### Data extract:
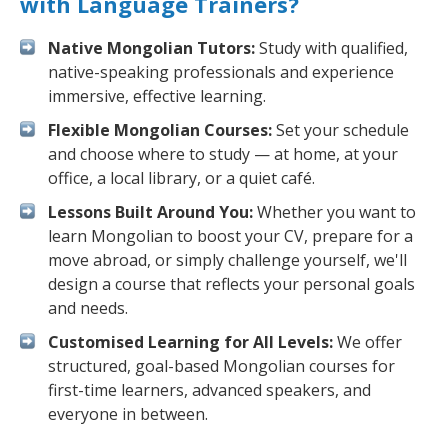
with Language Trainers?
Native Mongolian Tutors:
Study with qualified,
native-speaking professionals and experience
immersive, effective learning.
Flexible Mongolian Courses:
Set your schedule
and choose where to study — at home, at your
office, a local library, or a quiet café.
Lessons Built Around You:
Whether you want to
learn Mongolian to boost your CV, prepare for a
move abroad, or simply challenge yourself, we'll
design a course that reflects your personal goals
and needs.
Customised Learning for All Levels:
We offer
structured, goal-based Mongolian courses for
first-time learners, advanced speakers, and
everyone in between.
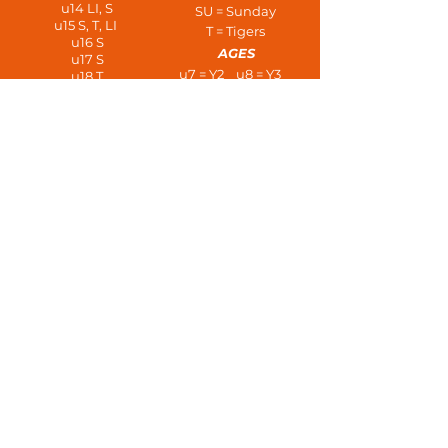
u14 LI, S
SU = Sunday
u15 S, T, LI
T = Tigers
u16 S
AGES
u17 S
u7 = Y2 u8 = Y3
u18 T
u21
u9 = Y4 u10 = Y5
OAL
u11 = Y6 u12 = Y7
Vets - SU
u13 = Y8 u14 = Y9
PLAYERS AT AGE
u15 = Y10 u16 = Y11
u7 - 3 a side
u17 = L6 u18 = U6
u8/u9 - 5 a side
u21s
u10/u11 - 7 a side
Open Age
u12/u13 - 9 a side
u14+ 11 a side
Vets
HOME AWAY TRAINING
#upthedeans!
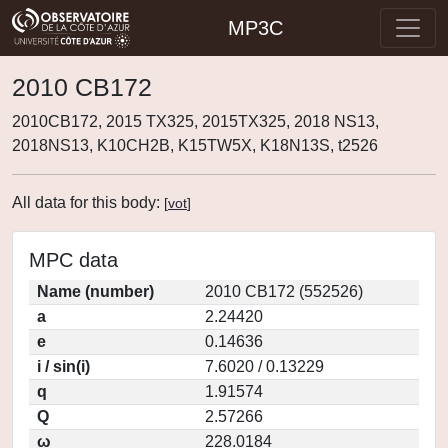
MP3C
2010 CB172
2010CB172, 2015 TX325, 2015TX325, 2018 NS13,
2018NS13, K10CH2B, K15TW5X, K18N13S, t2526
All data for this body:
[
vot
]
MPC data
Name (number)
2010 CB172 (552526)
a
2.24420
e
0.14636
i / sin(i)
7.6020 / 0.13229
q
1.91574
Q
2.57266
ω
228.0184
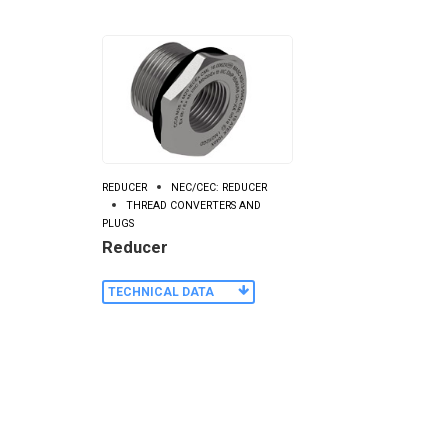
REDUCER
NEC/CEC: REDUCER
THREAD CONVERTERS AND
PLUGS
Reducer
TECHNICAL DATA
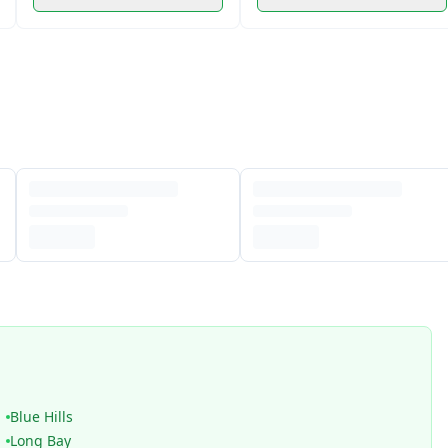
Blue Hills
Long Bay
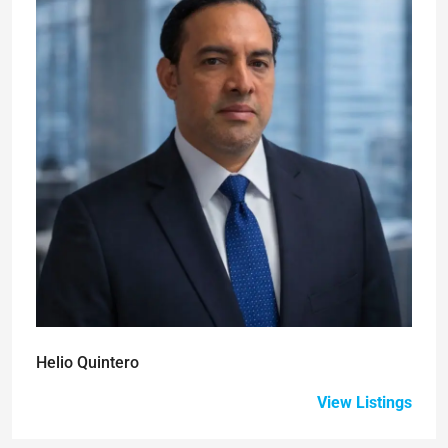
Helio Quintero
View Listings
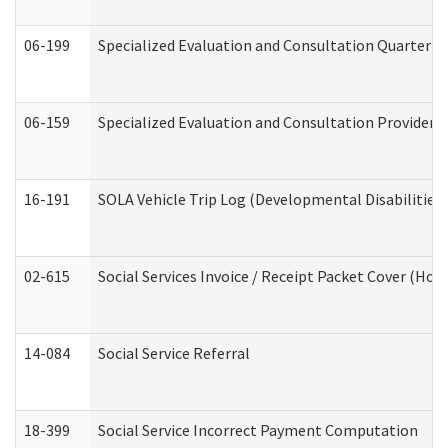
06-199
Specialized Evaluation and Consultation Quarterly
06-159
Specialized Evaluation and Consultation Provider I
16-191
SOLA Vehicle Trip Log (Developmental Disabilities
02-615
Social Services Invoice / Receipt Packet Cover (H
14-084
Social Service Referral
18-399
Social Service Incorrect Payment Computation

### Assignment:
Bring together all lines in the records where the word "Mongolian" is found.

### Reply:
Native Mongolian Tutors:
Flexible Mongolian Courses:
learn Mongolian to boost your CV, prepare for a
structured, goal-based Mongolian courses for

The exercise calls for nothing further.